# Faces Context nicht gefunden



## Bluevelvet64 (21. Dez 2007)

Hallo

ich benötige in einem Web Projekt ein Frameset. ist Kundenwunsch. In der start.jsp die das Frameset beinhalten habe ich 

den Tag

<f:view>

   <frameset
      ...
   </frameset>

</f:view>

eingefügt.

In der Login.jsp möchte ich nun folgendes benutzen

<h:form>

   ...
   ...

</h:form>

und bekomme folgende Fehlermeldung.

org.apache.jasper.JasperException: An exception occurred processing JSP page /pages/login/login.jsp at line 9

6: 
7: <div class="oben">Login & Bereich</div>
8: 
9: <h:form>
10:     <DIV class="loginbox_priv">
11:         <DIV class="textueber"></DIV>
12:         <DIV class="textbox">Name</div>

Stacktrace:
	org.apache.jasper.servlet.JspServletWrapper.handleJspException(JspServletWrapper.java:524)
	org.apache.jasper.servlet.JspServletWrapper.service(JspServletWrapper.java:435)
	org.apache.jasper.servlet.JspServlet.serviceJspFile(JspServlet.java:320)
	org.apache.jasper.servlet.JspServlet.service(JspServlet.java:266)
	javax.servlet.http.HttpServlet.service(HttpServlet.java:803)
	org.netbeans.modules.web.monitor.server.MonitorFilter.doFilter(MonitorFilter.java:390)

root cause

java.lang.RuntimeException: Cannot find FacesContext
	javax.faces.webapp.UIComponentClassicTagBase.getFacesContext(UIComponentClassicTagBase.java:1797)
	javax.faces.webapp.UIComponentClassicTagBase.setJspId(UIComponentClassicTagBase.java:1614)
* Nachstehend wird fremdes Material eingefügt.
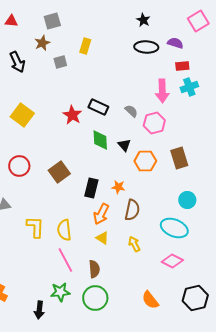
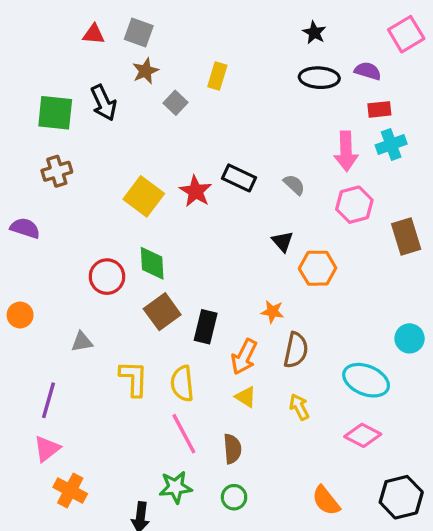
gray square: (52, 21) -> (139, 33), moved, turned 36
gray square: (60, 62) -> (176, 103), turned -32
yellow square: (22, 115) -> (144, 196), moved
pink hexagon: (154, 123) -> (354, 205), moved
green diamond: (100, 140) -> (152, 263), moved
brown rectangle: (179, 158) -> (406, 236), moved
brown square: (59, 172) -> (162, 312), moved
black rectangle: (91, 188) -> (206, 327), moved
cyan circle: (187, 200) -> (410, 338), moved
green circle: (95, 298) -> (234, 497), size x0.6

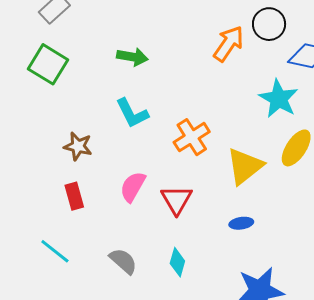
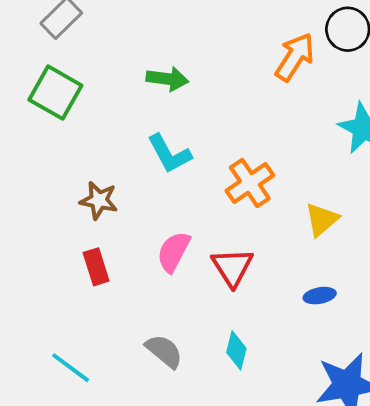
yellow triangle: (245, 166) -> (322, 220), size x0.7
cyan line: (55, 251) -> (71, 368), moved

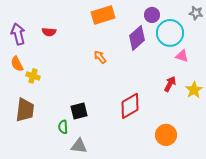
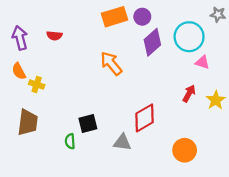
purple circle: (152, 15) -> (142, 17), moved
orange arrow: (100, 57) -> (111, 63), size x1.6
gray triangle: (79, 146) -> (122, 142), moved

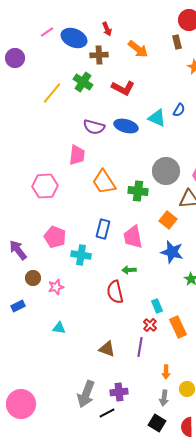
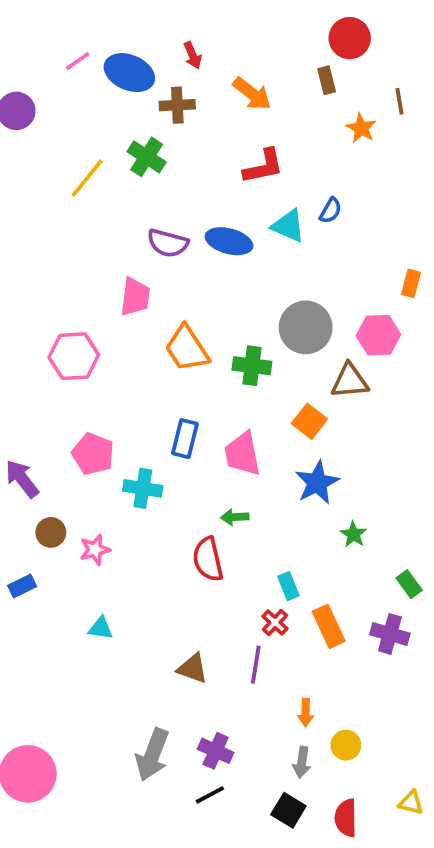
red L-shape: (123, 88) -> (263, 166), moved, turned -40
blue star: (172, 252) -> (317, 483), turned 30
purple cross: (119, 392) -> (216, 751), turned 30
black line: (107, 413) -> (210, 795), moved

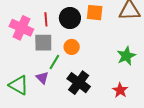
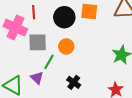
red line: (46, 19) -> (34, 12), moved
black cross: (79, 83) -> (74, 82), size x0.6

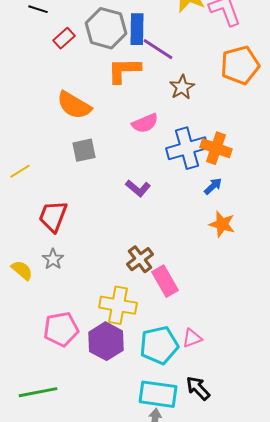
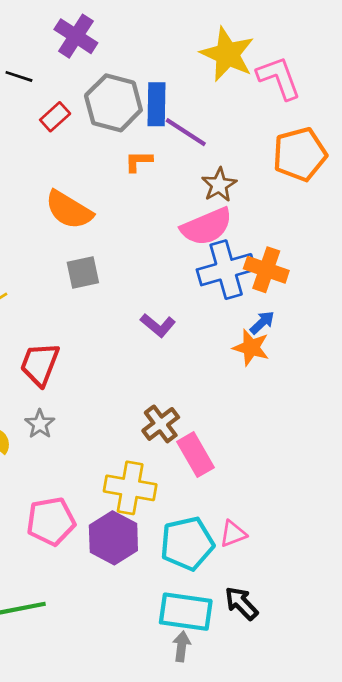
orange L-shape: (124, 70) -> (138, 161), size x0.6
pink semicircle: (145, 123) -> (207, 227), moved, size x1.4
orange star: (222, 224) -> (251, 348), moved

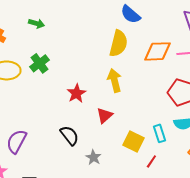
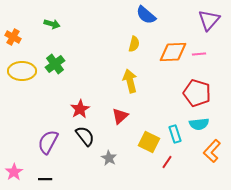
yellow semicircle: (118, 43) -> (134, 44), size x0.6
red star: (76, 93) -> (80, 109), moved
purple semicircle: (16, 141) -> (48, 142), moved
Wieso wird FacesContext nicht gefunden. Ohne Frameset geht es ???

Danke für eine Antwort


----------



## maki (21. Dez 2007)

Framesets werden so nicht mit JSF funktionieren, am besten abgewöhnen.

includes wären doch eher was du brauchst, oder?


----------



## Bluevelvet64 (21. Dez 2007)

Da geb ich Dir vollkommen recht. Aber für dieses Projekt wäre es eben gut geeignet. ich benötige ein fest stehendes Menu auf der linken Seite, aber ein scrollfähiges Fenster im mittleren Bereich. Mit css ist das auch nicht ganz so hin zu bekommen,wie mit einem Frame. Habe aber schon vermutet das es probleme gibt mit Frameset und JSF.

Eine andere Frage.

Ich habe das Projekt nach dem Deployen in das webapps Verzeichnis vom Tomcat kopiert und den Tomcat gestartet. Die Applikation lief. Dann habe ich noch einige Datails an der Applikation geändert, den Tomcat gestoppt und die neue Applikation wieder in das Verzeichnis kopiert. ( Gleicher Vorgang wie zuvor ). Dann habe ich den Tomcat wieder gestartet. Jetzt laüft die Anwendung nicht mehr. Es gibt in der catalina.out keine Fehlermedlungen. Jedoch konnte ich beim ersten starten in der catalina.out sehen das die Anwendung gestartet wurde, beim zweiten starten fehlte der Eintrag. Was könnte der Grund sein, das Tomcat die Anwendung nicht findet.

Danke für eine Antwort


----------



## maki (21. Dez 2007)

1. Tomcta stoppen
2- Das Anwendungsverzeichnis unter TOMCAT_HOME/webapps löschen
3. Das work Verzeichniss löschen
4. die jar ins webapp vezeichnis kopieren
5. Tomcat starten

Die logs sollten verraten warum er sie Anwendung nicht mehr mag (konfig fehler?)


----------



## Bluevelvet64 (21. Dez 2007)

Danke für Deine Antwort,

habe den Fehler gerade gefunden. Beim zeiten kopieren wurden weder die class dateien noch die faces libs mit kopiert.

Trotzdem Danke


----------